Alas, undefined behaviour in C++ and C is in general not that easily detected..


Oh, to be sure! However, my claim is that if compiler authors are able to add more no-false-positives undefined behavior warnings over time, I kinda want those to "break" the build for my existing software... But if something is just a style check or creates false results, I'd rather the build be allowed to happen.


It's true, but there's a few tools out there to help now, such as tis-interpreter (https://github.com/TrustInSoft/tis-interpreter)


Yes, an interpreter has a much better shot at detecting runtime undefined behaviour than a compiler.

The whole point of undefined behaviour in C and C++ is to let the compiler cheat: ie a Java or Haskell compiler would have to take into account that (i < i + 1) can sometimes be wrong for native ints, and would have to prove that overflow can't happen in order to optimize this comparison away to True. Undefined behaviour in the standard frees C and C++ compilers from these obligations, and they can just assume overflow for signed ints won't happen.

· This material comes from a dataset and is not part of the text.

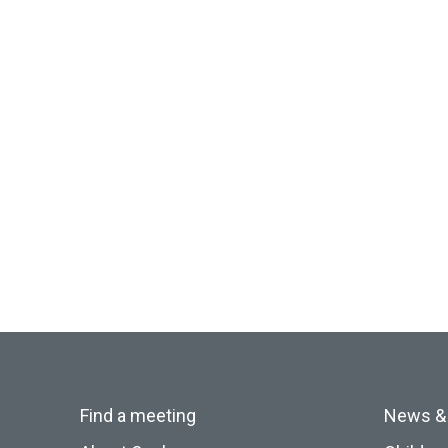
Find a meeting
News &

These shortcuts (plus a lot of smarts) make it feasible to write a fast optimizing compiler with the 1970s state of the art in static analysis.


Agreed. If the compiler wants to optimize something because of Undefined Behavior, that's something that -Wall should break on.

'Warning, you have undefined behavior', let the programmer decide what the intent of the section is and fix it.


Just FYI, not all undefined behaviour can be detected at compile time using current C semantics. I'm very very in favour of cracking down on undefined behaviour and changing things from undefined to implementation-defined and stuff like that, but it's not as easy as just flicking a switch and making the compiler warn whenever it assumes undefined behaviour won't happen.